My Fathers, My Mother and Me / 20 Years of Madness
For fans of: Families, Reunions, Performance Art
Why you should care: At a first glance, these films could not appear to be more different. The Austrian movie contains some of the most unsettling footage, (this film is for adults only, and then some), seen in a documentary in a long time. The film looks back on the commune Friedrichshof, into which director Paul-Julian Robert was born. He attempts later in life to try to confront his mother and piece his experience back together. Jeremy Royce’s 20 Years of Madness is a look back on a public access show from the mid-90s. The footage on the show was very raw, (think Wayne’s World but set outside in the Detroit suburbs and you’ll have some idea of the ragtag nature of the original production).

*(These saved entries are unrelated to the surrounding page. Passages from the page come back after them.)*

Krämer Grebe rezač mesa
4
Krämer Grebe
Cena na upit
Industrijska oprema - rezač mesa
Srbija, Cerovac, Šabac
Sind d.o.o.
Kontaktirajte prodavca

But then, a common theme emerges, which is the influence that powerful men hold over impressionable people. The leader of the commune, Otto Mühl got his start as a performance artist, and took that element of performing to extremes, and more revelations come to light where the point where the audience wonders how this man could cast such a spell. And then, in 20 Years of Madness, it slowly creeps up on the viewer the influence that de facto leader of 30 Minutes of Madness has upon the rest of the group, and how he comes across, quite frankly, as something of a bully, it is clear that the two films share more than a showing at Slamdance.
Birds of Neptune
For fans of: Self-expression, Music, Dance
Why you should care: The husband and wife team Steven Richter and Flavia Rocha created this mature affair, set in Portland, Oregon, featuring music from local artists. In a sense, the film draws parallels to Diamond Tongues, but is much sadder. It is essentially a story of responses to loss, as Mona (Molly Elizabeth Parker) and Rachel (Britt Harris) express the loss of their parents quite differently, with Mona showing off her body and acting out, and Rachel putting her soul into music, and playing away her feelings. A young boy named Thor enters the story at some point, as does a grad student named Zach, and the turbulence haunts the viewer long afterwards.
For fans of: The female gaze
Why you should care: Jiyoung Lee’s feature explores an issue that seems to be heretofore unveiled, which is the needs of female wanting to exploit and objectify a man. Perhaps far more surprising is that the titular Female Pervert, Phoebe, (Jennifer Lee), a video-game designer, is Asian. Female desire seen through the lens of an Asian woman is a far from being fertile subject in contemporary film, to say the least While the trailer for the film hints at the theme of the movie, (a woman wants to use a dildo on a man, and proceeds to mount it on a Theremin), it is actually quite different, and features a later sequence that is as profound as it is unexpected.
Yosemite (Closing Night Film)
For fans of: James Franco, Palo Alto, Literary Fiction
Why you should care: Gabrielle Demeestere a classmate of James Franco at NYU, (yes, this is how they met), films a work based upon two short stories from Franco’s book, Palo Alto. While Gia Coppola’s film focused upon teenagers, the protagonists here, Chris, Joe and Ted, (Everett Meckler, Alec Mansky and Calum John) are much younger. The shifting perspectives and eight bit video game motif commences with a trip to Yosemite, featuring Franco in a role based on his father, but on its return to civilization, Yosemite becomes a moving coming of age story, with threats of the human and animal variety, a brilliantly-shot, perfect conclusion to the festival.
Slamdance runs from January 23rd to January 29th at the Treasure Mountain Inn in Park City, Utah.